[[ Records shown, beginning ]]
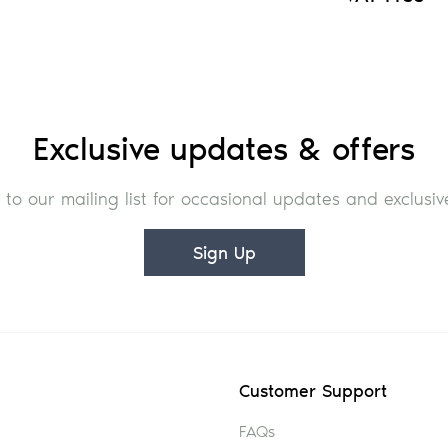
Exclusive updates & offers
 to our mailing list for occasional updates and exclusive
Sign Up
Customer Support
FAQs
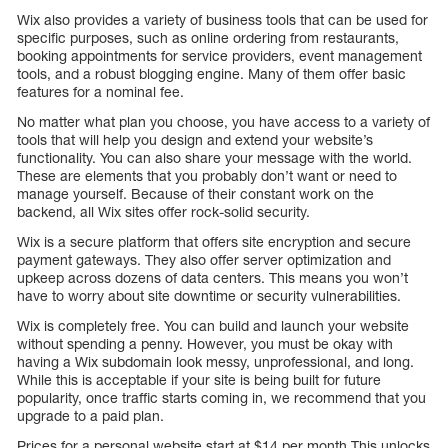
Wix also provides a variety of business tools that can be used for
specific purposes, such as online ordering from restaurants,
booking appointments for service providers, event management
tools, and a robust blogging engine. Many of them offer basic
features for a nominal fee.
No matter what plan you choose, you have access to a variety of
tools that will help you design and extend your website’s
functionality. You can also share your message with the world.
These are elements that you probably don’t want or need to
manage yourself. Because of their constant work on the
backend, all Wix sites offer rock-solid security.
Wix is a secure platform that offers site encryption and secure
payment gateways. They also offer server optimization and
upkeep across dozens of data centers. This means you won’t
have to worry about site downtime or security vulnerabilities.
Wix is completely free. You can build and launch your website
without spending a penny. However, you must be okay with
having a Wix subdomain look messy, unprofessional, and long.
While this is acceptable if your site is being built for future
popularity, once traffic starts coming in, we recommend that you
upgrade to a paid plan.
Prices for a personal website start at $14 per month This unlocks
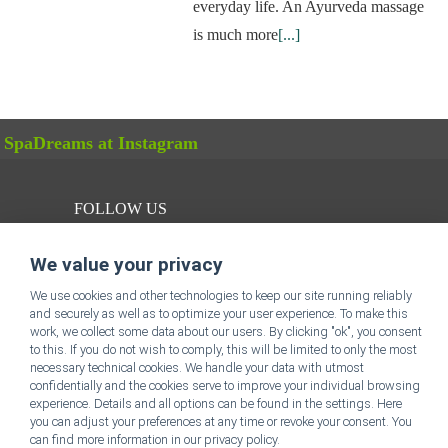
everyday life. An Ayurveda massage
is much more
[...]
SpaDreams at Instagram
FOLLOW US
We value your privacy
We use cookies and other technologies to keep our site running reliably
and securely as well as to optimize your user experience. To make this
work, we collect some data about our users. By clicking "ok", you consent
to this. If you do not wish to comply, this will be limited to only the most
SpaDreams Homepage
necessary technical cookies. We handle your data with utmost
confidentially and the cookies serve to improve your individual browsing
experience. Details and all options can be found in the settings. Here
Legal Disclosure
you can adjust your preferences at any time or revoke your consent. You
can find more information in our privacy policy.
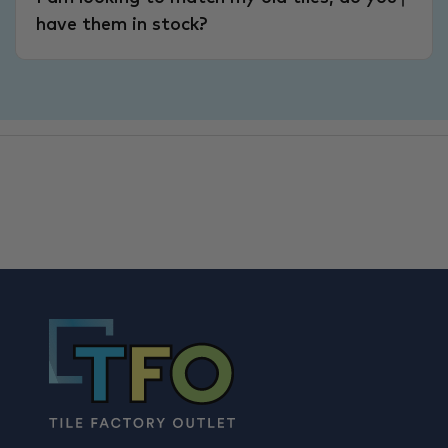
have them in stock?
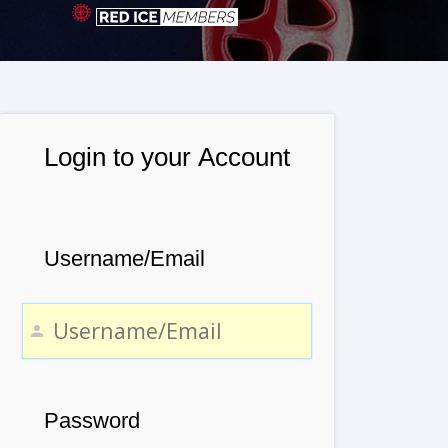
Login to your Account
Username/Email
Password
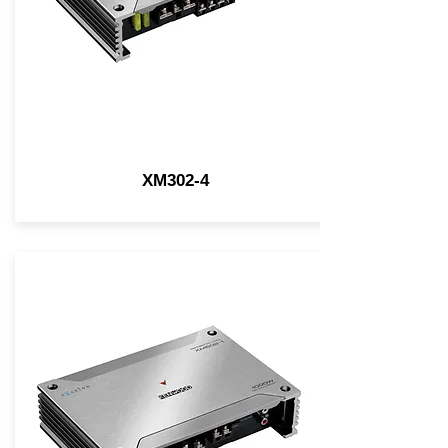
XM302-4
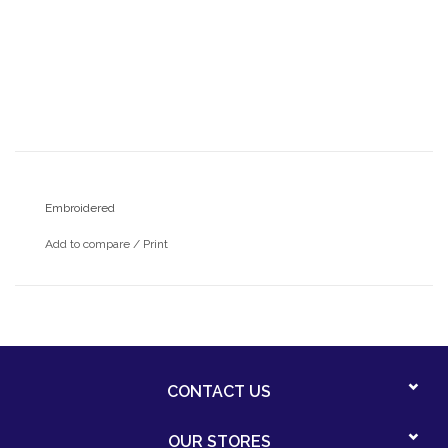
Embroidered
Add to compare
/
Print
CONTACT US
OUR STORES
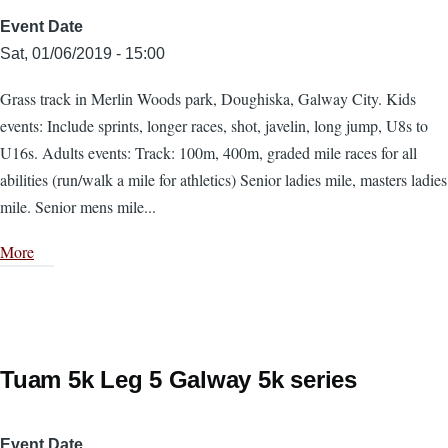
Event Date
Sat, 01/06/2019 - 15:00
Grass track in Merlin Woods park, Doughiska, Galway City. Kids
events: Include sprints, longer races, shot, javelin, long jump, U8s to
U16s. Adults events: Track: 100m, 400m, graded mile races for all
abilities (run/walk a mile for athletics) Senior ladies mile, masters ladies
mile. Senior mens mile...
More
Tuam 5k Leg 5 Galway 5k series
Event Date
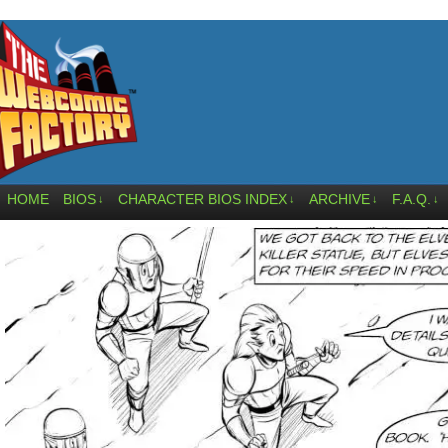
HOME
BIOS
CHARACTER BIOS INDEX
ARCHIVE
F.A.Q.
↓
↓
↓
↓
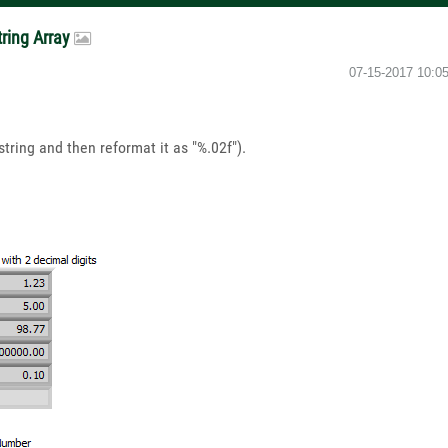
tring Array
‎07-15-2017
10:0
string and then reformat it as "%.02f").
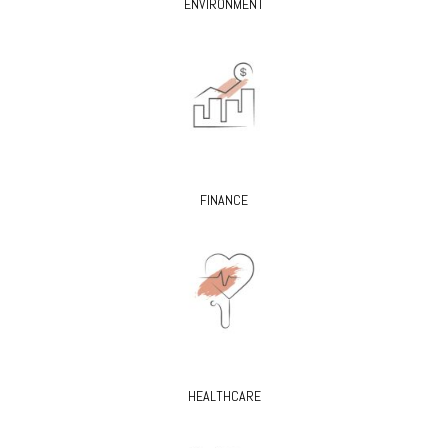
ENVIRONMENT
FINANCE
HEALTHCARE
[[ Records shown, end ]]
Where the line containing "string and then" appears, begin writing out the lines exactly, and continue through the end of the material above, omitting pictures.

string and then reformat it as "%.02f").
ENVIRONMENT
FINANCE
HEALTHCARE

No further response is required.